### [Requirement]
Copy out exactly, and only, the lines from the one containing "춰 국민취업지원제도 운영규정도 개정되어, 해당 지역 실업" through the end of the entries. No pictures.

[Dataset entries]
--- START ---

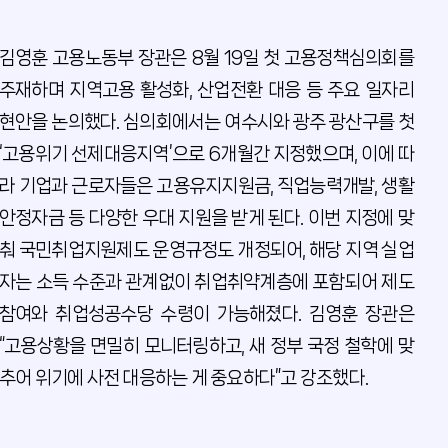
김영훈 고용노동부 장관은 8월 19일 첫 고용정책심의회를
주재하며 지역고용 활성화, 산업전환 대응 등 주요 일자리
현안을 논의했다. 심의회에서는 여수시와 광주 광산구를 첫
‘고용위기 선제대응지역’으로 6개월간 지정했으며, 이에 따
라 기업과 근로자들은 고용유지지원금, 직업능력개발, 생활
안정자금 등 다양한 우대 지원을 받게 된다. 이번 지정에 맞
춰 국민취업지원제도 운영규정도 개정되어, 해당 지역 실업
자는 소득 수준과 관계없이 취업취약계층에 포함되어 제도
참여와 취업성공수당 수령이 가능해졌다. 김영훈 장관은
“고용상황을 면밀히 모니터링하고, 새 정부 국정 철학에 맞
추어 위기에 사전 대응하는 게 중요하다”고 강조했다.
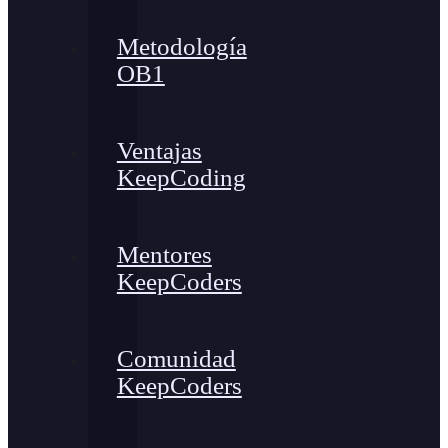
Metodología
OB1
Ventajas
KeepCoding
Mentores
KeepCoders
Comunidad
KeepCoders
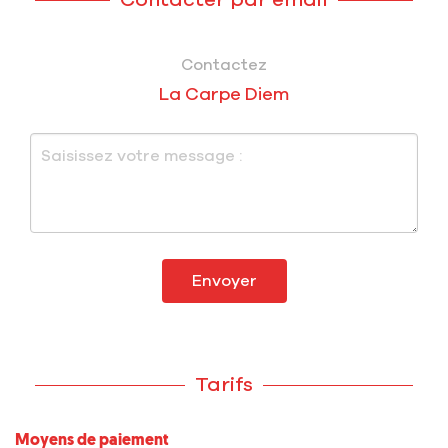
Contacter par email
Contactez
La Carpe Diem
Envoyer
Tarifs
Moyens de paiement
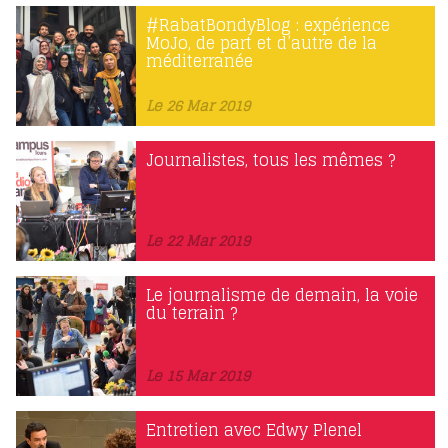
#RabatBondyBlog : expérience
MoJo, de part et d’autre de la
méditerranée
Le 26 Mar 2019
Journalistes, tous les mêmes ?
Le 22 Mar 2019
Le journalisme de demain, la voie
du terrain ?
Le 15 Mar 2019
Entretien avec Edwy Plenel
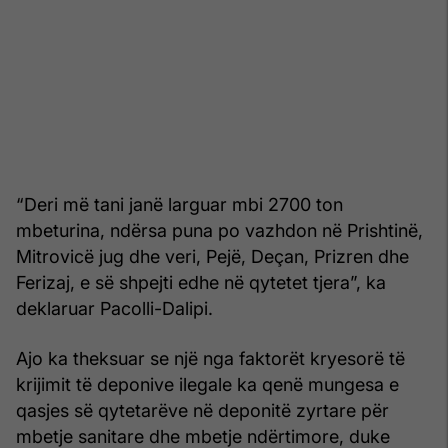
“Deri më tani janë larguar mbi 2700 ton
mbeturina, ndërsa puna po vazhdon në Prishtinë,
Mitrovicë jug dhe veri, Pejë, Deçan, Prizren dhe
Ferizaj, e së shpejti edhe në qytetet tjera”, ka
deklaruar Pacolli-Dalipi.
Ajo ka theksuar se një nga faktorët kryesorë të
krijimit të deponive ilegale ka qenë mungesa e
qasjes së qytetarëve në deponitë zyrtare për
mbetje sanitare dhe mbetje ndërtimore, duke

--- END ---

### [Your solution]
춰 국민취업지원제도 운영규정도 개정되어, 해당 지역 실업
자는 소득 수준과 관계없이 취업취약계층에 포함되어 제도
참여와 취업성공수당 수령이 가능해졌다. 김영훈 장관은
“고용상황을 면밀히 모니터링하고, 새 정부 국정 철학에 맞
추어 위기에 사전 대응하는 게 중요하다”고 강조했다.
Metodología
OB1
Ventajas
KeepCoding
Mentores
KeepCoders
Comunidad
KeepCoders
Contacter par email
Contactez
La Carpe Diem
Envoyer
Tarifs
Moyens de paiement
#RabatBondyBlog : expérience
MoJo, de part et d’autre de la
méditerranée
Le 26 Mar 2019
Journalistes, tous les mêmes ?
Le 22 Mar 2019
Le journalisme de demain, la voie
du terrain ?
Le 15 Mar 2019
Entretien avec Edwy Plenel
“Deri më tani janë larguar mbi 2700 ton
mbeturina, ndërsa puna po vazhdon në Prishtinë,
Mitrovicë jug dhe veri, Pejë, Deçan, Prizren dhe
Ferizaj, e së shpejti edhe në qytetet tjera”, ka
deklaruar Pacolli-Dalipi.
Ajo ka theksuar se një nga faktorët kryesorë të
krijimit të deponive ilegale ka qenë mungesa e
qasjes së qytetarëve në deponitë zyrtare për
mbetje sanitare dhe mbetje ndërtimore, duke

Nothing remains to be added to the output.